— About this exercise —
Pictures should be left out while the data beneath this task is written out word for word.

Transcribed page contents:
_ _ _ _ _ _ _
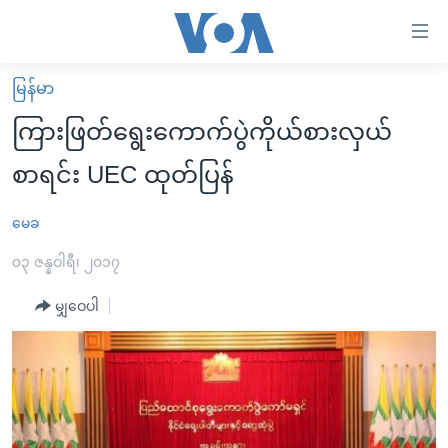
သုံး
ရ
လွယ်ကူ
မြန်မာ
မူလစာမျက်နှာ
စေ
ကြားဖြတ်ရွေးကောက်ပွဲကိုယ်စားလှယ်
မြန်မာ
သည့်
စာရင်း UEC ထုတ်ပြန်
ကမ္ဘာ့သတင်းများ
Link
ဗွီဒီယို
နိုင်ငံတကာ
မေခ
များ
သတင်းလွတ်လပ်ခွင့်
အမေရိကန်
၀၃ ဇန္နဝါရီ၊ ၂၀၁၇
ပင်မ
ရပ်ဝန်းတခု လမ်းတခု အလွန်
တရုတ်
အကြောင်းအရာ
မျှဝေပါ
သို့
အင်္ဂလိပ်စာလေ့လာမယ်
အစ္စရေး-ပါလက်စတိုင်း
ကျော်
အပတ်စဉ်ကဏ္ဍများ
အမေရိကန်သုံးအီဒီယံ
ကြည့်
ရေဒီယိုနှင့်ရုပ်သံ အချက်အလက်များ
မကြေးမုံရဲ့ အင်္ဂလိပ်စာ
ရေဒီယို
ရန်
ပင်မ
ရေဒီယို/တီဗွီအစီအစဉ်
ရုပ်ရှင်ထဲက အင်္ဂလိပ်စာ
တီဗွီ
_ _ _ _ _ _ _
— Solution to the exercise —
သုံး
ရ
လွယ်ကူ
မြန်မာ
မူလစာမျက်နှာ
စေ
ကြားဖြတ်ရွေးကောက်ပွဲကိုယ်စားလှယ်
မြန်မာ
သည့်
စာရင်း UEC ထုတ်ပြန်
ကမ္ဘာ့သတင်းများ
Link
ဗွီဒီယို
နိုင်ငံတကာ
မေခ
များ
သတင်းလွတ်လပ်ခွင့်
အမေရိကန်
၀၃ ဇန္နဝါရီ၊ ၂၀၁၇
ပင်မ
ရပ်ဝန်းတခု လမ်းတခု အလွန်
တရုတ်
အကြောင်းအရာ
မျှဝေပါ
သို့
အင်္ဂလိပ်စာလေ့လာမယ်
အစ္စရေး-ပါလက်စတိုင်း
ကျော်
အပတ်စဉ်ကဏ္ဍများ
အမေရိကန်သုံးအီဒီယံ
ကြည့်
ရေဒီယိုနှင့်ရုပ်သံ အချက်အလက်များ
မကြေးမုံရဲ့ အင်္ဂလိပ်စာ
ရေဒီယို
ရန်
ပင်မ
ရေဒီယို/တီဗွီအစီအစဉ်
ရုပ်ရှင်ထဲက အင်္ဂလိပ်စာ
တီဗွီ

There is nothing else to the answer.